The Horete, with its “response team” logo flashing, has no response. But what it does signify is that the city, and the City Manager, have finally found a loopholes in the Boise Decision. The city had fallen all over itself looking for one. It had created harassments, regulations, limits to the amount of sidewalk space a person could use, what they had to take with them when they went anywhere (like to the bathroom). It gave the police the ability to cite (give tickets). And it hired the Horete. Now, it provides its next stage of answer, to threaten people with illness or death from exposure to the elements, and to the social hostility that the city represents. And through isolation, it puts the onus on the homeless person, that the failure is really theirs.

Make no mistake, none of this is not intentional. The Horete and its “panel of experts” have studied this problem of the homeless, the strength they acquire from their collective autonomy, their ability to work together, and take care of each other. It was to disrupt that that it sends druggies in to the encampments, to start fights, to create a rat problem, to make racist statements so that neighborhood people would turn away from them. The cops had done that before. It is a familiar tactic. When “First They Came for the Homeless” were being driven from pillar to post, and they got a temporary surcease from police harassment by joining up with the “Save the Post Office” movement, the cops sent some tweakers to camp nearby to give the cops an excuse to raid.

A replay of that was enacted with respect to an Adeline St. encampment member. The Horete told him he could stay in the motel. But when the man said no, all his property was thrown out. His reason? The city had moved one of the disrupters to that same motel. The man feared for his safety. Rather than listen to the homeless person, who did not want to be in the area of someone who started fights, and created chaos, the Horete sought to punish him.

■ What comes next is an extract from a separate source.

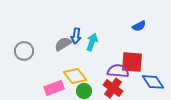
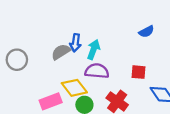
red square: (132, 62) -> (139, 72), size x0.6
purple semicircle: (118, 71) -> (97, 71), moved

Now we can see what the city and its Horete are buying by giving people a new tent, or 90 days in a motel. It is their submission to police rule; “either you do as we say, or we will try to harm you.” It is called “social control.” To its disgrace, the city council has adopted this position, as the loophole it sought in the once-upon-a-time constitutional right to sleep.

The city is committing a crime in destroying the communities that the homeless build for themselves, as their main way of surviving living on the street. This Horete is committing and committed to the destruction of that culture. And unfortunately, we are all much too familiar with the word that sums that up.

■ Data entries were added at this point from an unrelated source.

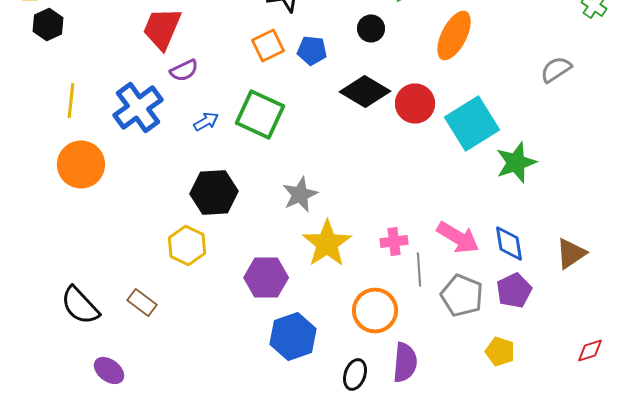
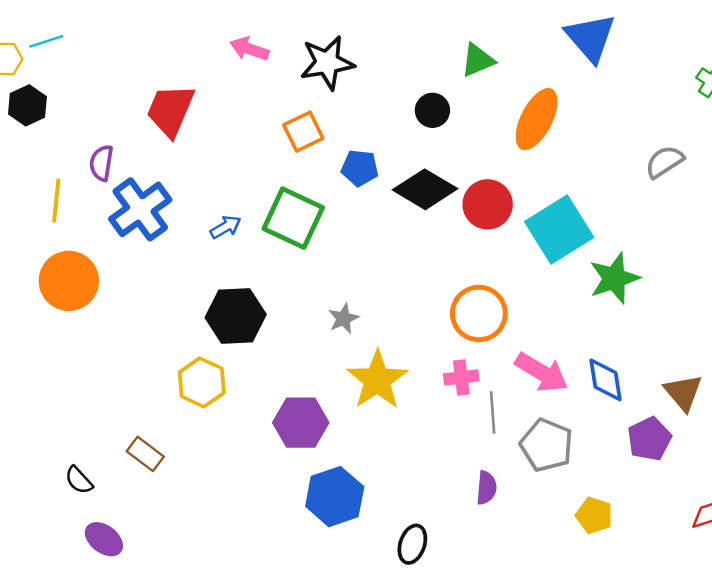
blue pentagon: (312, 50) -> (360, 168), moved
purple semicircle: (184, 70) -> (101, 163), moved, turned 124
gray star: (300, 194) -> (343, 318), size x0.7
brown triangle: (571, 254) -> (683, 392), turned -36
purple pentagon: (514, 290) -> (649, 439), moved
black semicircle: (80, 306) -> (79, 480), moved, size x0.6
orange circle: (375, 310) -> (479, 313), moved
purple semicircle: (405, 362) -> (486, 488), moved, size x0.7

Steve Martinot is Instructor Emeritus at the Center for Interdisciplinary Programs at San Francisco State University. He is the author of The Rule of Racialization: Class, Identity, Governance, Forms in the Abyss: a Philosophical Bridge between Sartre and Derrida (both Temple) and The Machinery of Whiteness. He is also the editor of two previous books, and translator of Racism by Albert Memmi. He has written extensively on the structures of racism and white supremacy in the United States, as well as on corporate culture and economics, and leads seminars on these subjects in the Bay Area.